Die ökologische Landwirtschaft garantiert höchste Standards in Produktion und Verarbeitung von Lebensmitteln sowie deren Kontrolle vom Feld über den Stall bis zum Ladenregal.

Was sich in der konventionellen Landwirtschaft nur langsam durchsetzt, ist im Öko-Landbau seit Jahrzehnten Standard: die gläserne Produktion. Staatlich zugelassene, unabhängige Kontrollstellen prüfen jährlich die ökologischen Erzeuger und Verarbeiter auf die Einhaltung der strengen Produktions- und Verarbeitungsrichtlinien.

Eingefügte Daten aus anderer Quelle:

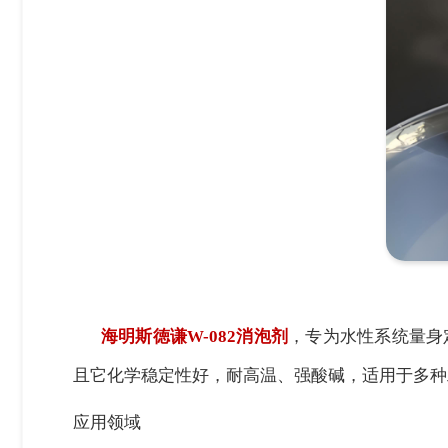
海明斯徳谦
W-082消泡剂
，专为水性系统量身
且它化学稳定性好，耐高温、强酸碱，适用于多种
应用领域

Diese sind von den Verbänden und seit 1991 europaweit geregelt. Dabei haben die Begriffe "Öko" und "Bio" dieselbe Bedeutung. In der überarbeiteten EG-"Öko-Basisverordnung 834/2007 und zwei weiteren Verordnungen (889/2008 und 1235/2008) wird genau definiert, wie landwirtschaftliche Erzeugnisse und Lebensmittel, die als Öko-Produkte gekennzeichnet sind, erzeugt und hergestellt werden müssen. In Deutschland gibt es neun Ökoanbauverbände mit ihren eigenen Zeichen. Sie haben zum Teil noch strengere Regelungen.

Um den Siegel-Dschungel für den Kunden übersichtlicher zu machen, gibt es neben dem deutschen Bio-Siegel (dem grünen Sechseck mit der Beschriftung BIO nach EG-Ökoverordnung) das einheitliche europäische Bio-Siegel (Sterne auf grünem Grund), das seit 2010 alle ökologisch hergestellten Produkte tragen müssen: "Bio" darf sich danach nur nennen, was mindestens 95 Prozent der Grundzutaten aus dem Bio-Landbau enthält. Die weiteren fünf Prozent dürfen nur Zutaten sein, die nicht ökologisch verfügbar sind.